Exercise description
In the entries below, find the string "Метрика" and return each line holding it.

····················

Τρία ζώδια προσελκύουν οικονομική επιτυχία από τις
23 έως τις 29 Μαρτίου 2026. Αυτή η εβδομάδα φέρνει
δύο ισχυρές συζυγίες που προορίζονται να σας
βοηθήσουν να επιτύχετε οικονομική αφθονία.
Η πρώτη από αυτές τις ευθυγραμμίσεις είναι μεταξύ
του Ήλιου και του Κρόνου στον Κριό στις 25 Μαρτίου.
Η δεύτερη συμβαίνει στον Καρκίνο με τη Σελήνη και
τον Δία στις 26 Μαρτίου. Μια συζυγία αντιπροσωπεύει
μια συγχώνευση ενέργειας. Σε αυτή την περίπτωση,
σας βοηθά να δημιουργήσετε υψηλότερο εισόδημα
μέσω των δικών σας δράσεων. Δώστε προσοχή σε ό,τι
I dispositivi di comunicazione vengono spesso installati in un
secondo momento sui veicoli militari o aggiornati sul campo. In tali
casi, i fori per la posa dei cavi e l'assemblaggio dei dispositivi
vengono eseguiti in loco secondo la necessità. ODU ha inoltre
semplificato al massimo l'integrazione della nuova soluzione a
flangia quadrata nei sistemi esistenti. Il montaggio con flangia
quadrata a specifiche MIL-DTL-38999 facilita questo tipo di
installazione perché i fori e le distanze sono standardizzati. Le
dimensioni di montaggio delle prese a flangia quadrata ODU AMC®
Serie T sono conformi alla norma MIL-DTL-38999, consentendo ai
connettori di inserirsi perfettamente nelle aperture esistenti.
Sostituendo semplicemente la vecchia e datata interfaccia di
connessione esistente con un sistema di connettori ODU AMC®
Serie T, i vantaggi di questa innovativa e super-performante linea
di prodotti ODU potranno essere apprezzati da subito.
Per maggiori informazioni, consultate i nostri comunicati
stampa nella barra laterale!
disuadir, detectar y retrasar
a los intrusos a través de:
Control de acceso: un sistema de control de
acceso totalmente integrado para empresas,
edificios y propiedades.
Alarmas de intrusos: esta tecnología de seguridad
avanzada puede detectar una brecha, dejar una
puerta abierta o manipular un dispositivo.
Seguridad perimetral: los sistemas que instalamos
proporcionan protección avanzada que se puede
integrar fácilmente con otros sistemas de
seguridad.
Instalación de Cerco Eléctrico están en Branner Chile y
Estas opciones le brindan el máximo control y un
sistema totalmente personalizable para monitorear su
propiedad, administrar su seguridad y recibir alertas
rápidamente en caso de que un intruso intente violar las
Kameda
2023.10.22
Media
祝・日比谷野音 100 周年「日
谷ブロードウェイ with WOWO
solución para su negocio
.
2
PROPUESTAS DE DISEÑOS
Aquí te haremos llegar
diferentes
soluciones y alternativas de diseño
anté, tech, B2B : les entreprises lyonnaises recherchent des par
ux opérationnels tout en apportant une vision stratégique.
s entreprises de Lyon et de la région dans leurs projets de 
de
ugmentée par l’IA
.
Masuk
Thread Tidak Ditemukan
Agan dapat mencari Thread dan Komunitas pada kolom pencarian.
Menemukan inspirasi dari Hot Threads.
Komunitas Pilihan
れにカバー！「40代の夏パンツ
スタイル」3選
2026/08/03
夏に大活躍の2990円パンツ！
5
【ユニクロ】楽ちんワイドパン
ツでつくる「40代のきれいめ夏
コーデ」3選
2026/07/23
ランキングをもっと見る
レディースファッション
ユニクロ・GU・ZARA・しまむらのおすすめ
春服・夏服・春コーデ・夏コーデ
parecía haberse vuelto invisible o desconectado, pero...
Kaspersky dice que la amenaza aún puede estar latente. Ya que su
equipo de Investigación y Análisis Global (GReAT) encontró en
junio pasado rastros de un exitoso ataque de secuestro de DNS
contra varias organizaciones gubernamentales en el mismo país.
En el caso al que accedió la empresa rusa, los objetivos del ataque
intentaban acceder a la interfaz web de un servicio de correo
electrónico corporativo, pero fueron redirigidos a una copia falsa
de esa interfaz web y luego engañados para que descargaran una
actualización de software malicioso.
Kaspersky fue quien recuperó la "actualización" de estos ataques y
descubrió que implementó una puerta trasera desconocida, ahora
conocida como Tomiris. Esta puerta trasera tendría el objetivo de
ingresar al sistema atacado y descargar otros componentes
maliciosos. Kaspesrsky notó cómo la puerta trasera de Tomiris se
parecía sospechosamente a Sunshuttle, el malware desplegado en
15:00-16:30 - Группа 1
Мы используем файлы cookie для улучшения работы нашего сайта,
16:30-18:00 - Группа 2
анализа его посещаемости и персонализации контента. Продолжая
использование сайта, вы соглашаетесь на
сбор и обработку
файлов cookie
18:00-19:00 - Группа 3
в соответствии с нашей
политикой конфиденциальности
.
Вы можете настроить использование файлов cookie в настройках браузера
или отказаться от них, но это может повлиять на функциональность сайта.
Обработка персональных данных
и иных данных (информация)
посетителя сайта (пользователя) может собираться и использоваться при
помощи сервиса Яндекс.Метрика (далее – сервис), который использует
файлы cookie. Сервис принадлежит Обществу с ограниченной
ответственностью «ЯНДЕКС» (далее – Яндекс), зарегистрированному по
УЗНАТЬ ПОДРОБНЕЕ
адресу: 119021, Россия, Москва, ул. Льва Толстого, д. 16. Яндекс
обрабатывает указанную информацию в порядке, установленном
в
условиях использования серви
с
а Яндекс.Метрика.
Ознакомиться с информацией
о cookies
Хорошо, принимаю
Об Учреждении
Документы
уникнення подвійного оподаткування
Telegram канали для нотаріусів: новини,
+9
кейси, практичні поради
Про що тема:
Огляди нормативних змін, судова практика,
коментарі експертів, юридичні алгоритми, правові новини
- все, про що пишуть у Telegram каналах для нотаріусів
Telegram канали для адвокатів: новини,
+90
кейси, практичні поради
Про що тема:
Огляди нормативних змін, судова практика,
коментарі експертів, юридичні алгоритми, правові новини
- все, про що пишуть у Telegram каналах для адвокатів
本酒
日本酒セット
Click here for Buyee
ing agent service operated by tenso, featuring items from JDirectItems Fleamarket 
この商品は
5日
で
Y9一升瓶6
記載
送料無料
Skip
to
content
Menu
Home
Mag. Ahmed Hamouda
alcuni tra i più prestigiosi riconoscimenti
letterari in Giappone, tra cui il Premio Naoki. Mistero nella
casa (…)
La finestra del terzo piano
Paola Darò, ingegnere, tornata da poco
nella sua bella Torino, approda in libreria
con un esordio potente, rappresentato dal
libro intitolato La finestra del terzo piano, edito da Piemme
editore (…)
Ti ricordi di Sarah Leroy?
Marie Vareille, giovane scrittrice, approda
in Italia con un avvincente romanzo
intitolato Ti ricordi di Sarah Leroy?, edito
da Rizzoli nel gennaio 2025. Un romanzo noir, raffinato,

····················

Expected output
помощи сервиса Яндекс.Метрика (далее – сервис), который использует
а Яндекс.Метрика.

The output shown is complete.